The program is buried under $25 billion in debt and if it lapses without a replacement by September 30, the disruption could have great implications for the real estate industry, especially in flood prone areas across the country.

If Congress does not adopt a reauthorization plan when the NFIP lapses, the five million policies under it will remain in effect - however, it cannot issue new ones, which could potentially disrupt home sales in flood-prone areas across the US because flood coverage is a mandatory requirement for properties in high risk zones purchased through federally backed mortgages.

Major media outlet USA Today reported that Republican Sen. Bill Cassidy of Louisiana and Democratic Sen. Kirsten Gillibrand of New York, have together proposed provisions that are not included in the draft submitted by Republicans to the House Financial Services Committee. These provisions are aimed at making premiums, which have been skyrocketing in recent years, affordable to a broader base of policyholders. They include the provision of vouchers to help low income households with their premium payments.

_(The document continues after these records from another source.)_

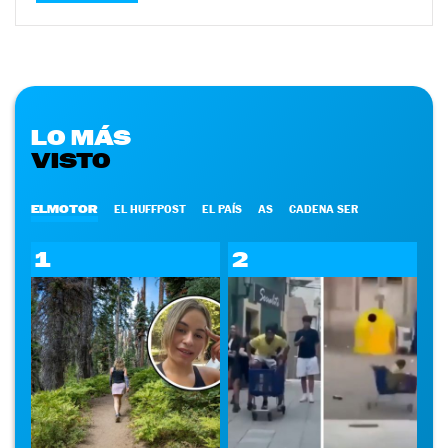
LO MÁS
VISTO
ELMOTOR
EL HUFFPOST
EL PAÍS
AS
CADENA SER
1
2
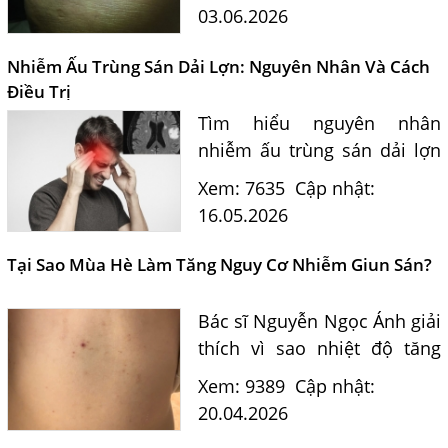
hiểm, cách điều trị và phòng
03.06.2026
tránh hiệu quả dưới góc
nhìn tư vấn của Bác sĩ
Nhiễm Ấu Trùng Sán Dải Lợn: Nguyên Nhân Và Cách
Nguyễn...
Điều Trị
Tìm hiểu nguyên nhân
nhiễm ấu trùng sán dải lợn
Cysticercosis IgG, dấu hiệu
Xem: 7635
Cập nhật:
nhận biết, con đường lây
16.05.2026
nhiễm và phương pháp điều
trị hiệu quả theo tư vấn
Tại Sao Mùa Hè Làm Tăng Nguy Cơ Nhiễm Giun Sán?
của...
Bác sĩ Nguyễn Ngọc Ánh giải
Một Số Điều Cần Biết Về Ký Sinh Trùng Demodex Trên Da
Người
thích vì sao nhiệt độ tăng
lên vào mùa hè khiến bệnh
Nguyên Nhân Và Tác Hại Của Bệnh Giun Chỉ Bạch Huyết
Xem: 9389
Cập nhật:
giun sán dễ lây nhiễm, đặc
20.04.2026
Chẩn Đoán Và Điều Trị Bệnh Echinococcus
biệt ở trẻ 3–12 tuổi và cách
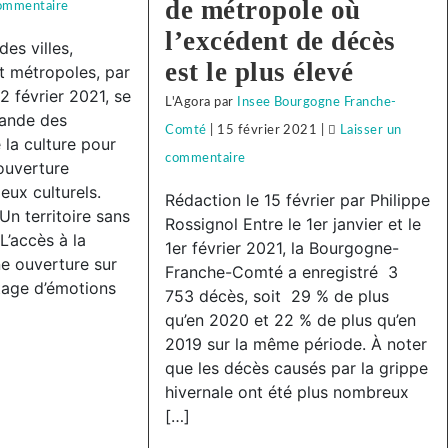
de métropole où
commentaire
on
l’excédent de décès
Face
es villes,
à
est le plus élevé
t métropoles, par
la
 février 2021, se
L'Agora
par
Insee Bourgogne Franche-
mande des
répression
Comté
|
15 février 2021
|
Laisser un
 la culture pour
anti-
commentaire
on
ouverture
syndicale
Face
eux culturels.
Rédaction le 15 février par Philippe
à
Un territoire sans
à
Rossignol Entre le 1er janvier et le
Subway
L’accès à la
la
1er février 2021, la Bourgogne-
Besançon,
e ouverture sur
Franche-Comté a enregistré 3
répression
tage d’émotions
solidarité
753 décès, soit 29 % de plus
anti-
avec
qu’en 2020 et 22 % de plus qu’en
syndicale
2019 sur la même période. À noter
notre
à
que les décès causés par la grippe
camarade
Subway
hivernale ont été plus nombreux
!
Besançon,
[…]
solidarité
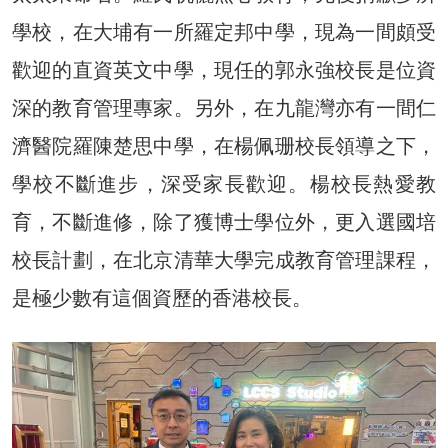
學校，在大埔有一所羅定邦中學，現為一間頗受
歡迎的直資英文中學，現任的郭永強校長是位資
深的教育管理專家。另外，在九龍灣亦有一間仁
濟醫院羅陳楚思中學，在楊佩珊校長領導之下，
學校不斷進步，深受家長歡迎。楊校長熱愛教
育，不斷進修，除了獲博士學位外，更入選國培
校長計劃，在北京清華大學完成教育管理課程，
是極少數有這個資歷的香港校長。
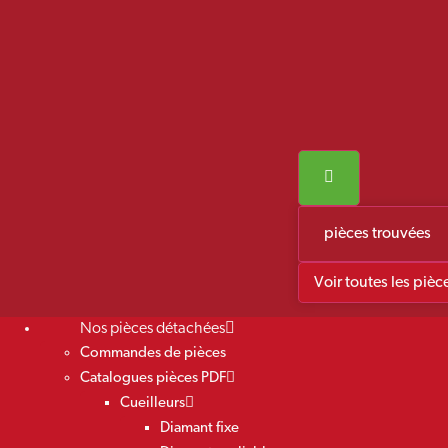
pièces trouvées
Voir toutes les pièc
Nos pièces détachées
Commandes de pièces
Catalogues pièces PDF
Cueilleurs
Diamant fixe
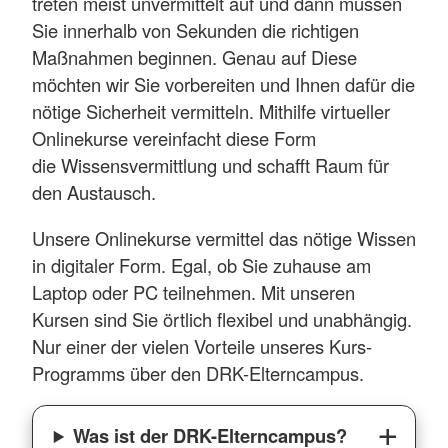
treten meist unvermittelt auf und dann müssen
Sie innerhalb von Sekunden die richtigen
Maßnahmen beginnen. Genau auf Diese
möchten wir Sie vorbereiten und Ihnen dafür die
nötige Sicherheit vermitteln. Mithilfe virtueller
Onlinekurse vereinfacht diese Form
die Wissensvermittlung und schafft Raum für
den Austausch.
Unsere Onlinekurse vermittel das nötige Wissen
in digitaler Form. Egal, ob Sie zuhause am
Laptop oder PC teilnehmen. Mit unseren
Kursen sind Sie örtlich flexibel und unabhängig.
Nur einer der vielen Vorteile unseres Kurs-
Programms über den DRK-Elterncampus.
Was ist der DRK-Elterncampus?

However, many other issues abound as the legislature tries to find a viable alternative to the current system, which has proven unviable over the years.

“Disputes also remain over how to address wrongdoing by insurance companies and affiliated contractors in the wake of Superstorm Sandy and last year’s floods in Louisiana, and whether older properties that flood repeatedly should still receive discounts,” the report said. “Many in Congress also want to encourage more private insurers to enter the market, but some warn the government could be left with only the riskiest properties.”

Furthermore, the question remains over what to do with properties that are subject to repeated flooding. The NFIP granted deep discounts to owners of such properties in the past to encourage them to enroll in the program; however, they have now become an onerous burden for the federal government.

Pew Charitable Trusts estimate that these properties represent 1% of policies but account for 25% to 30% of overall losses.

According to the report, “Five states — Florida, Louisiana, New Jersey, New York and Texas — each have more than 10,000 properties with repeated flood claims, and many of them are older properties that got discounts intended to encourage communities to enter the national program.”